Airline flubs mishap details
A Hawaiian Airlines flight was forced to return to Hilo Airport
HILO » When Hawaiian Airlines Flight 121 took off from Hilo for Honolulu on Friday morning, how much time passed before the bang?
Hilo resident Kris Laguire was a passenger on the flight when he heard the "loud bang," and other passengers saw black smoke come out of one engine.
They'd been in the air just 15 seconds, Laguire said. The Boeing 717-200 returned to Hilo Airport and landed safely with the remaining engine.
Laguire was surprised to read in the local paper the next day that the incident took place seven minutes into the flight.
Hawaiian Airlines spokes- man Patrick Dugan checked and rechecked, and company officials kept telling him, "seven minutes." But on his third try, the officials checked an electronic flight log and discovered the time was one minute.
A turbine blade broke, Dugan said. That resulted in overheating in the engine, and the pilot deliberately shut the engine down, he said.

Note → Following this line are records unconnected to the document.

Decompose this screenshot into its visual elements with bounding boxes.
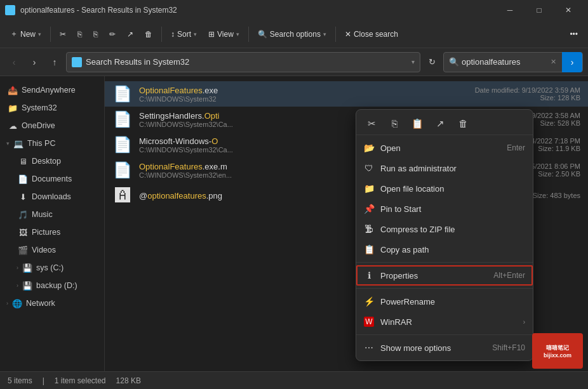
sidebar-item-d-drive[interactable]: › 💾 backup (D:) bbox=[13, 277, 102, 294]
sidebar-item-system32[interactable]: 📁 System32 bbox=[3, 99, 102, 117]
cdrive-icon: 💾 bbox=[22, 263, 32, 273]
ctx-delete-button[interactable]: 🗑 bbox=[453, 115, 473, 133]
address-bar: ‹ › ↑ Search Results in System32 ▾ ↻ 🔍 o… bbox=[0, 48, 588, 76]
png-icon-5: 🅰 bbox=[115, 187, 130, 204]
ctx-pin-start[interactable]: 📌 Pin to Start bbox=[356, 199, 533, 219]
sidebar-label-downloads: Downloads bbox=[32, 192, 71, 201]
forward-button[interactable]: › bbox=[25, 53, 43, 71]
titlebar: optionalfeatures - Search Results in Sys… bbox=[0, 0, 588, 20]
paste-button[interactable]: ⎘ bbox=[88, 24, 103, 44]
new-icon: ＋ bbox=[10, 29, 18, 39]
delete-icon: 🗑 bbox=[145, 30, 152, 39]
thispc-icon: 💻 bbox=[13, 138, 23, 148]
search-clear-button[interactable]: ✕ bbox=[547, 56, 559, 69]
minimize-button[interactable]: ─ bbox=[495, 0, 525, 20]
mum-icon-3: 📄 bbox=[113, 136, 132, 154]
mui-icon-4: 📄 bbox=[113, 161, 132, 179]
delete-button[interactable]: 🗑 bbox=[140, 24, 157, 44]
search-go-button[interactable]: › bbox=[562, 52, 582, 72]
sidebar-item-desktop[interactable]: 🖥 Desktop bbox=[13, 152, 102, 170]
toolbar-sep-3 bbox=[248, 27, 249, 42]
copy-button[interactable]: ⎘ bbox=[72, 24, 87, 44]
file-item-1[interactable]: 📄 OptionalFeatures.exe C:\WINDOWS\System… bbox=[105, 81, 588, 107]
maximize-button[interactable]: □ bbox=[525, 0, 554, 20]
sidebar-item-videos[interactable]: 🎬 Videos bbox=[13, 241, 102, 259]
sidebar-label-documents: Documents bbox=[32, 175, 72, 183]
more-icon: ••• bbox=[570, 30, 578, 39]
status-sep-1: | bbox=[43, 376, 44, 385]
cut-button[interactable]: ✂ bbox=[55, 24, 71, 44]
exe-icon-1: 📄 bbox=[113, 85, 132, 103]
ctx-powerrename[interactable]: ⚡ PowerRename bbox=[356, 291, 533, 312]
search-options-icon: 🔍 bbox=[258, 30, 267, 39]
ctx-run-admin-label: Run as administrator bbox=[380, 164, 525, 173]
ctx-winrar[interactable]: W WinRAR › bbox=[356, 312, 533, 332]
search-query-text: optionalfeatures bbox=[462, 57, 544, 67]
cut-icon: ✂ bbox=[60, 30, 66, 39]
sort-button[interactable]: ↕ Sort ▾ bbox=[166, 24, 202, 44]
toolbar: ＋ New ▾ ✂ ⎘ ⎘ ✏ ↗ 🗑 ↕ Sort ▾ ⊞ View ▾ 🔍 … bbox=[0, 20, 588, 48]
sidebar-item-documents[interactable]: 📄 Documents bbox=[13, 170, 102, 188]
ctx-open-shortcut: Enter bbox=[507, 143, 525, 152]
new-button[interactable]: ＋ New ▾ bbox=[5, 24, 46, 44]
more-button[interactable]: ••• bbox=[565, 24, 583, 44]
ctx-run-admin-icon: 🛡 bbox=[364, 163, 374, 173]
music-icon: 🎵 bbox=[18, 209, 28, 220]
watermark: 嘻嘻笔记 bijixx.com bbox=[532, 333, 583, 369]
thispc-expand-icon: ▾ bbox=[6, 140, 10, 147]
ctx-winrar-icon: W bbox=[364, 317, 374, 327]
back-button[interactable]: ‹ bbox=[5, 53, 23, 71]
ctx-copy-path-label: Copy as path bbox=[380, 245, 525, 254]
sidebar-item-onedrive[interactable]: ☁ OneDrive bbox=[3, 117, 102, 135]
new-chevron-icon: ▾ bbox=[38, 31, 41, 37]
view-label: View bbox=[217, 30, 234, 39]
up-button[interactable]: ↑ bbox=[46, 53, 63, 71]
refresh-button[interactable]: ↻ bbox=[423, 53, 441, 71]
file-name-highlight-1: OptionalFeatures bbox=[139, 86, 203, 95]
file-icon-3: 📄 bbox=[112, 135, 133, 155]
sidebar-item-music[interactable]: 🎵 Music bbox=[13, 206, 102, 223]
network-icon: 🌐 bbox=[12, 298, 22, 308]
ctx-paste-button[interactable]: 📋 bbox=[407, 115, 427, 133]
ctx-more-options[interactable]: ⋯ Show more options Shift+F10 bbox=[356, 338, 533, 358]
file-name-highlight-3: O bbox=[211, 136, 218, 146]
ctx-compress-zip[interactable]: 🗜 Compress to ZIP file bbox=[356, 219, 533, 239]
ctx-share-button[interactable]: ↗ bbox=[430, 115, 450, 133]
ctx-properties-shortcut: Alt+Enter bbox=[493, 271, 525, 280]
ctx-properties[interactable]: ℹ Properties Alt+Enter bbox=[356, 265, 533, 286]
ctx-open[interactable]: 📂 Open Enter bbox=[356, 138, 533, 158]
address-text: Search Results in System32 bbox=[86, 57, 408, 67]
sidebar-item-downloads[interactable]: ⬇ Downloads bbox=[13, 188, 102, 206]
ctx-run-admin[interactable]: 🛡 Run as administrator bbox=[356, 158, 533, 178]
ctx-winrar-arrow: › bbox=[523, 319, 525, 326]
ctx-more-options-icon: ⋯ bbox=[364, 343, 374, 353]
sidebar-item-thispc[interactable]: ▾ 💻 This PC bbox=[3, 135, 102, 152]
sidebar-item-sendanywhere[interactable]: 📤 SendAnywhere bbox=[3, 81, 102, 99]
ctx-cut-button[interactable]: ✂ bbox=[361, 115, 382, 133]
sidebar-item-pictures[interactable]: 🖼 Pictures bbox=[13, 223, 102, 241]
address-box[interactable]: Search Results in System32 ▾ bbox=[66, 52, 420, 72]
sidebar-item-network[interactable]: › 🌐 Network bbox=[3, 294, 102, 312]
view-button[interactable]: ⊞ View ▾ bbox=[203, 24, 244, 44]
ctx-zip-icon: 🗜 bbox=[364, 224, 374, 234]
sidebar-label-onedrive: OneDrive bbox=[22, 121, 55, 130]
search-options-button[interactable]: 🔍 Search options ▾ bbox=[253, 24, 331, 44]
toolbar-sep-2 bbox=[161, 27, 162, 42]
window-title: optionalfeatures - Search Results in Sys… bbox=[20, 6, 490, 15]
paste-icon: ⎘ bbox=[93, 30, 98, 39]
close-button[interactable]: ✕ bbox=[554, 0, 583, 20]
share-button[interactable]: ↗ bbox=[122, 24, 138, 44]
ctx-open-location[interactable]: 📁 Open file location bbox=[356, 178, 533, 199]
file-info-1: OptionalFeatures.exe C:\WINDOWS\System32 bbox=[139, 86, 469, 103]
file-icon-5: 🅰 bbox=[112, 185, 133, 206]
network-expand-icon: › bbox=[6, 300, 8, 307]
file-meta-1: Date modified: 9/19/2022 3:59 AM Size: 1… bbox=[475, 86, 580, 102]
close-search-button[interactable]: ✕ Close search bbox=[340, 24, 403, 44]
downloads-icon: ⬇ bbox=[18, 192, 28, 202]
ctx-copy-button[interactable]: ⎘ bbox=[384, 115, 404, 133]
ctx-copy-path[interactable]: 📋 Copy as path bbox=[356, 239, 533, 260]
sidebar-item-c-drive[interactable]: › 💾 sys (C:) bbox=[13, 259, 102, 277]
addr-chevron-icon: ▾ bbox=[411, 58, 415, 65]
rename-button[interactable]: ✏ bbox=[104, 24, 121, 44]
ctx-properties-icon: ℹ bbox=[364, 270, 374, 280]
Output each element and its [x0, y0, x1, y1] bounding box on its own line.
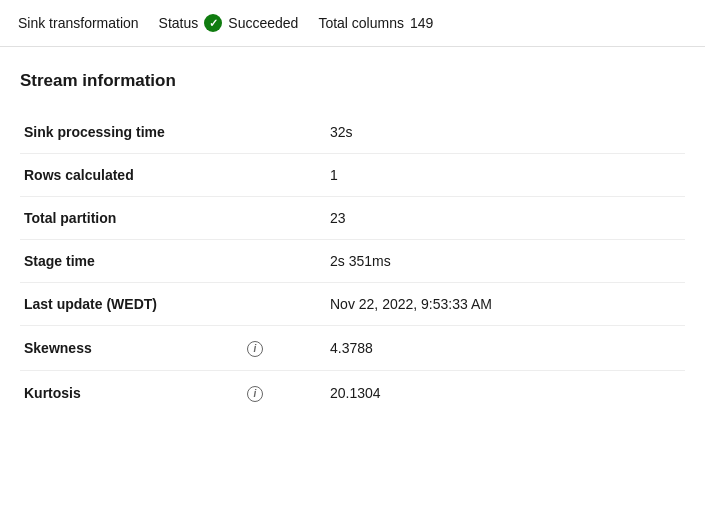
status-success-icon [204, 14, 222, 32]
row-label: Sink processing time [20, 111, 240, 154]
table-row: Rows calculated1 [20, 154, 685, 197]
total-columns-label: Total columns [318, 15, 404, 31]
row-value: 4.3788 [270, 326, 685, 371]
row-icon-cell [240, 111, 270, 154]
status-label: Status [159, 15, 199, 31]
table-row: Sink processing time32s [20, 111, 685, 154]
row-icon-cell [240, 197, 270, 240]
row-value: 2s 351ms [270, 240, 685, 283]
sink-transformation-label: Sink transformation [18, 15, 139, 31]
table-row: Total partition23 [20, 197, 685, 240]
status-value: Succeeded [228, 15, 298, 31]
total-columns-value: 149 [410, 15, 433, 31]
info-icon[interactable]: i [247, 341, 263, 357]
row-label: Kurtosis [20, 371, 240, 416]
table-row: Kurtosisi20.1304 [20, 371, 685, 416]
table-row: Stage time2s 351ms [20, 240, 685, 283]
row-value: 32s [270, 111, 685, 154]
info-icon[interactable]: i [247, 386, 263, 402]
total-columns-item: Total columns 149 [318, 15, 433, 31]
stream-info-table: Sink processing time32sRows calculated1T… [20, 111, 685, 415]
row-label: Rows calculated [20, 154, 240, 197]
row-label: Stage time [20, 240, 240, 283]
row-icon-cell [240, 154, 270, 197]
sink-transformation-item: Sink transformation [18, 15, 139, 31]
row-icon-cell: i [240, 326, 270, 371]
row-value: Nov 22, 2022, 9:53:33 AM [270, 283, 685, 326]
main-content: Stream information Sink processing time3… [0, 47, 705, 439]
table-row: Last update (WEDT)Nov 22, 2022, 9:53:33 … [20, 283, 685, 326]
stream-info-title: Stream information [20, 71, 685, 91]
row-icon-cell [240, 240, 270, 283]
row-label: Total partition [20, 197, 240, 240]
status-item: Status Succeeded [159, 14, 299, 32]
row-icon-cell: i [240, 371, 270, 416]
row-label: Skewness [20, 326, 240, 371]
row-label: Last update (WEDT) [20, 283, 240, 326]
row-value: 20.1304 [270, 371, 685, 416]
row-value: 23 [270, 197, 685, 240]
row-value: 1 [270, 154, 685, 197]
row-icon-cell [240, 283, 270, 326]
table-row: Skewnessi4.3788 [20, 326, 685, 371]
header-bar: Sink transformation Status Succeeded Tot… [0, 0, 705, 47]
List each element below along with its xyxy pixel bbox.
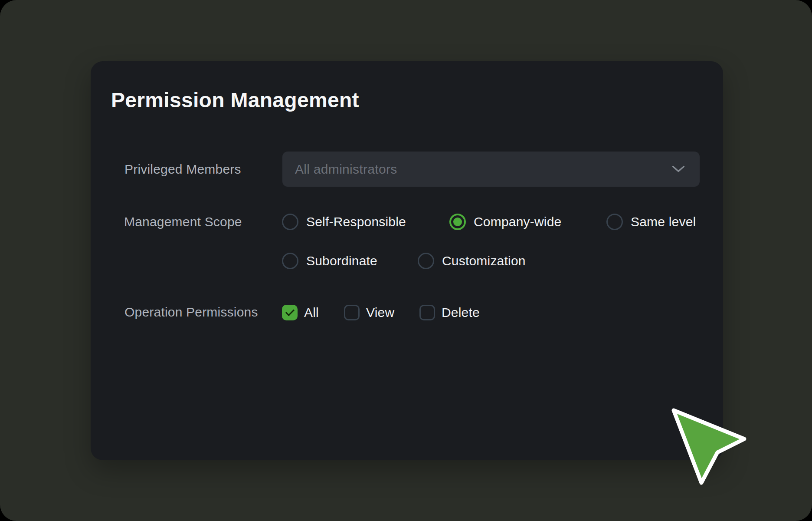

The technical staff at Hawaiian Airlines were insistent that a deliberate shutdown is not an engine failure, he said.
The passengers were transferred to another plane, and the first one received a replacement engine.
Back in Hilo, Laguire was still unhappy about the initial claim of seven minutes. "There should be no misleading the public in the first place," he said.
Dugan didn't know how the company claim of seven minutes originated.